Il s’agit pourtant d’une autre théorie que Sam Taylor Johnson développe entre les lignes, à plusieurs reprises tout au long du film, et jusqu’à la scène finale. Celle d’une femme qui voulait avant tout être mère et qui était minée, brisée et achevée par l’absence d’accouchement.

Décider de montrer une Amy aimante, dévorée par sa passion et abîmée par ses addictions est un choix légitime. Réécrire l’histoire pour minimiser le rôle de son père et de son amant dans sa descente aux enfers est plus discutable. Mais affirmer que son désir d’enfant non assouvi a été le principal tourment qui a eu raison d’elle est une ligne rouge que nous ne franchirons pas avec le réalisateur. Pour le reste, ne le nions pas, nous avons passé un bon moment en compagnie de cette Amy fictive. Pour se rapprocher de la vraie Amy, voir le documentaire d’Asif Kapadia.

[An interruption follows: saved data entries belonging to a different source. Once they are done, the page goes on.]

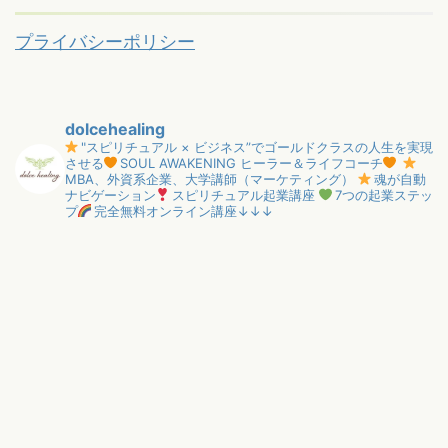
プライバシーポリシー
dolcehealing
"スピリチュアル × ビジネス”でゴールドクラスの人生を実現
させる
SOUL AWAKENING ヒーラー＆ライフコーチ
MBA、外資系企業、大学講師（マーケティング）
魂が自動
ナビゲーション
スピリチュアル起業講座
7つの起業ステッ
プ
完全無料オンライン講座↓↓↓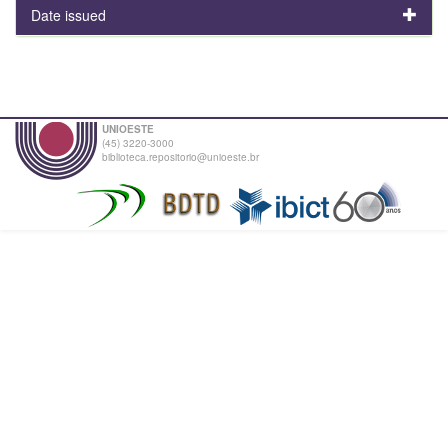
Date issued
UNIOESTE
(45) 3220-3000
biblioteca.repositorio@unioeste.br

L'affiche de "Retour au noir", le biopic sur Amy Winehouse de Sam Taylor-Johnson.  (STUDIOCANAL)

La feuille

Genre : Biopic
Directeur: Sam Taylor Johnson
Acteurs: Marisa Abela, Jack O’Connell, Eddie Marsan
Durée : 2h02
Sortie :
24 avril 2024
Distributeur :
StudioCanal
Synopsis: Retour au noir retrace la vie et la musique d’Amy Winehouse, à travers la création de l’un des albums les plus emblématiques de notre époque, inspiré de son histoire d’amour passionnée et tourmentée avec Blake Fielder-Civil.